Tapping into Industry and Community Needs
Since arriving at DCCC, Dr. Cronin’s priorities have included providing greater accessibility to education through an upcoming project. Slated to open in 2025, the Southeast Center in Upper Darby Township will occupy the renovated Archbishop Prendergast High School property and create an 80,000 square foot comprehensive multi-use facility that will provide affordable and quality education, training, and community programs to area residents. It will add a 30,000 square foot annex and a 17,000 square foot Early Learning Center. “We’re going to have biomedical technology and a culinary wing because there are a lot of hospitality openings and need. That invites tourism. Tourism gave us two million dollars for that culinary wing because they need hospitality workers. It’s all about being tapped into knowing the high-priority occupations here, and that helps us with funding,” says Dr.
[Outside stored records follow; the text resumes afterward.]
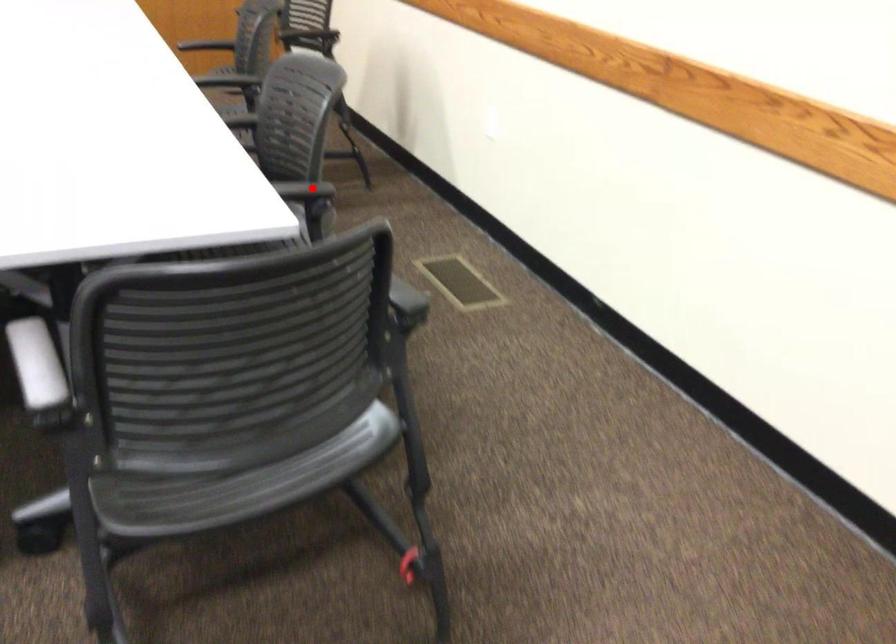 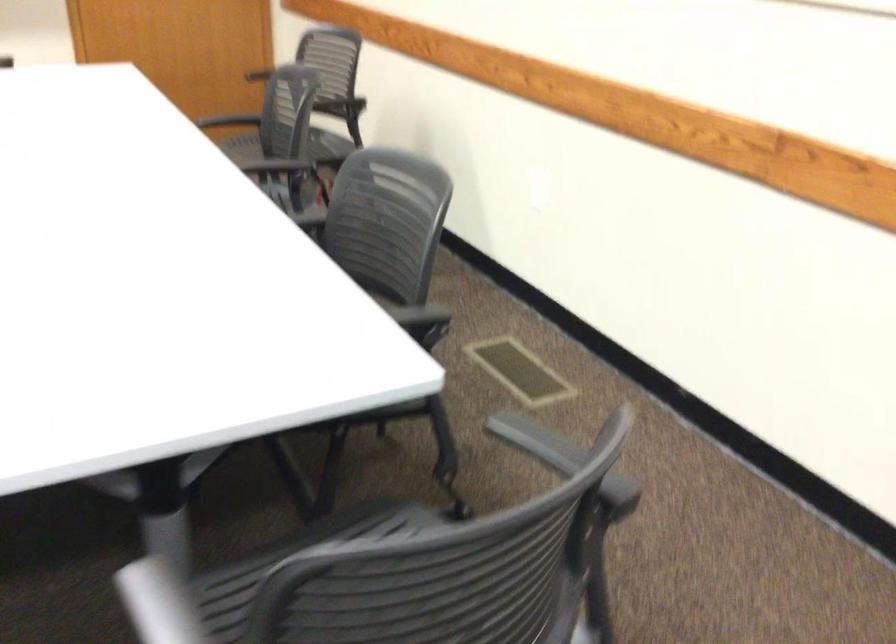 Question: I am providing you with two images of the same scene from different viewpoints. A red point is shown in image1. For the corresponding object point in image2, is it positioned nearer or farther from the camera?

Choices:
 (A) Nearer
 (B) Farther

Answer: (A) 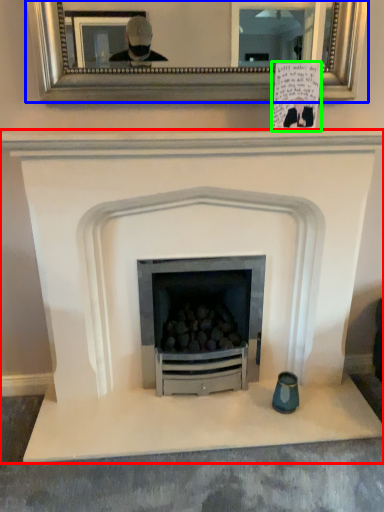 Question: Based on their relative distances, which object is farther from fireplace (highlighted by a red box)? Choose from picture frame (highlighted by a blue box) and postcard (highlighted by a green box).

Choices:
 (A) picture frame
 (B) postcard

Answer: (A) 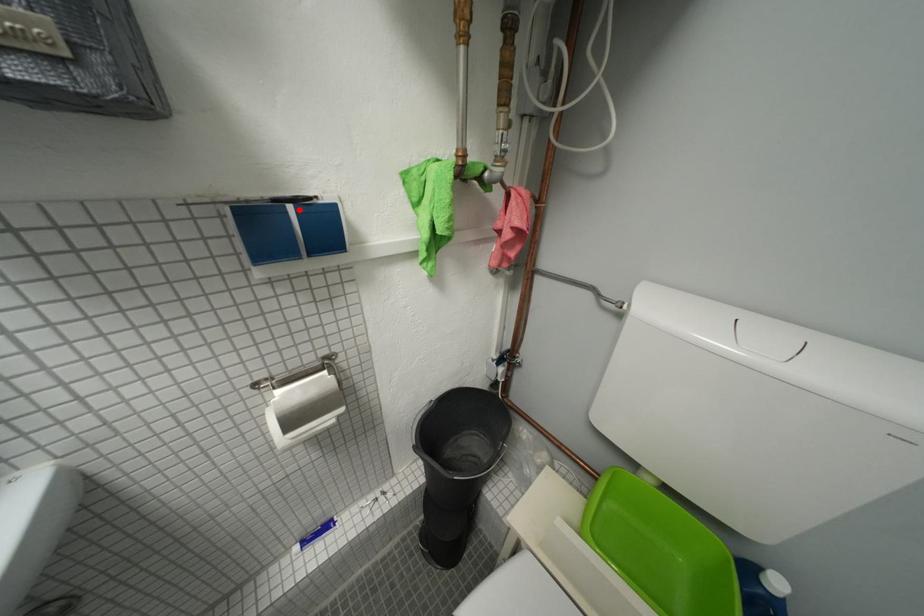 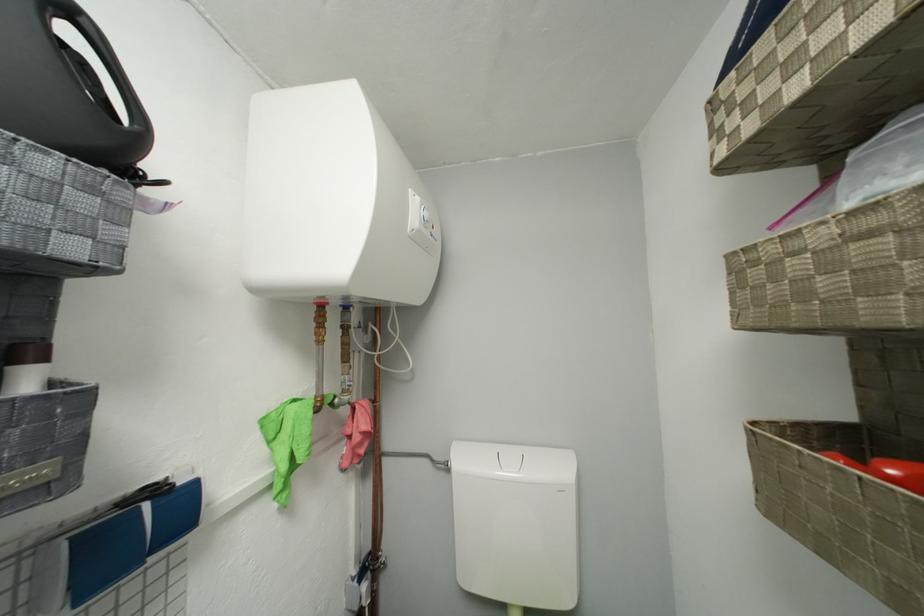 The point at the highlighted location is marked in the first image. Where is the corresponding point in the second image?

(155, 508)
Cronin.
She is also increasing high school dual enrollment through two pilot programs. The Teacher Education and Social Work Program offer high school students the opportunity to start on a pathway that shortens their time to completion. “So, they don’t have to wait to finish and then do two years or four years,” she says. For years dual enrollment has been a conduit for students wishing to transfer to a four-year institution, but that view might be a bit antiquated. Some students are not academically inclined and not interested in pursuing a four-year degree. “We need people to do trades and a lot of them make more money than a lot of people who have four-year degrees,” says Dr. Cronin. Ideally, she’d like every high school student graduate to earn a credential, whether it be a two-year transfer degree or a credential to enter the workforce directly after graduation.
No matter their chosen path, students are not going to enroll in a school at which they feel unwelcome, according to Dr. Cronin, who considers diversity essential. To that end Dr. Cronin has created an environment at DCCC that promotes an open dialog, even about topics that are hard to broach. “We’re seeing more and more students participate where they can speak freely and respect one another’s opinion. We try to give students an opportunity to feel like they belong,” says Dr. Cronin.
Moving forward Dr. Cronin is excited about the assembly of an unofficial commission designed to solidify the individual roles of colleges in the commonwealth of Pennsylvania. Higher education in Pennsylvania, she says, has been in flux and lacks a community college system, with schools unofficially working together. She hopes this new commission will change that by “taking a look at what a community college system looks like. A lot of people don’t stay in their lanes. Why is a four-year school offering welding? We’re thinking that maybe the new system will dictate some of that,” says Dr. Cronin.